The Manual Schema Mapping Problem
When you ingest a new JSON API into your database, the workflow looks like this:
- Get a sample JSON response
- Open a spreadsheet
- Map each field to a SQL column
- Guess the type (is
pricean integer or a float?) - Write the CREATE TABLE by hand
- Run it
- Realize
created_atis a string, not a timestamp - Alter the table
- Repeat for the next 12 API endpoints
This is slow, error-prone, and doesn't scale. Every new API endpoint means another manual schema mapping session. And if the API changes — a field goes from integer to string, a new field appears — you're back to step 2.
json2sql's --schema-only flag eliminates the manual mapping:
json2sql convert api-response.json --schema-only --dialect postgres
Output:
No spreadsheet. No guessing. The types are inferred from the actual data values.

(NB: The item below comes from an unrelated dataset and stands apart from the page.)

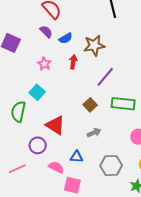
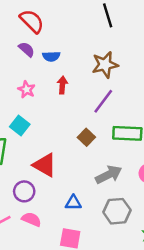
blue semicircle: (66, 38) -> (51, 56), turned 32
brown star: (94, 45) -> (105, 65), moved
gray arrow: (94, 133) -> (109, 175), moved, size x1.5
pink semicircle: (56, 167) -> (31, 219), moved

Quick Start: Generate Your First Schema
Step 1: Install json2sql
# pip
pip install json2sql
# Homebrew (macOS / Linux)
brew tap Coding-Dev-Tools/tap
brew install json2sql
# Scoop (Windows)
scoop bucket add Coding-Dev-Tools https://github.com/Coding-Dev-Tools/scoop-bucket
scoop install json2sql
Step 2: Save a Sample JSON Response
# Fetch a sample from your API
curl -s https://api.example.com/users | python3 -m json.tool > users.json
The JSON file:
[
{
"id": 1,
"name": "Alice Chen",
"email": "alice@example.com",
"age": 30,
"active": true,
"balance": 1250.50,
"created_at": "2024-01-15T10:30:00Z"
},
{
"id": 2,
"name": "Bob Martinez",
"email": "bob@example.com",
"age": 25,
"active": false,
"balance": 890.25,
"created_at": "2024-02-20T14:00:00Z"
}
]
Step 3: Generate the Schema
json2sql convert users.json --schema-only --dialect postgres
Output:
Step 4: Write to a Migration File
json2sql convert users.json --schema-only --dialect postgres --output migrations/001_create_users.sql
Type Inference: How It Works
json2sql inspects every value in your JSON data and maps it to the correct SQL type for your dialect:
| JSON Value | Example | PostgreSQL | MySQL | SQLite |
|---|---|---|---|---|
| String | "Alice" |
TEXT |
VARCHAR(255) |
TEXT |
| Integer | 42 |
INTEGER |
INT |
INTEGER |
| Float | 3.14 |
DOUBLE PRECISION |
DOUBLE |
REAL |
| Boolean | true |
BOOLEAN |
TINYINT(1) |
INTEGER |
| Null | null |
TEXT |
TEXT |
TEXT |
Type upgrading: If the first record has "count": null and a later record has "count": 42, json2sql upgrades the column from TEXT to INTEGER. It scans all records and uses the most specific type found — so you get accurate types even when the first record has nulls.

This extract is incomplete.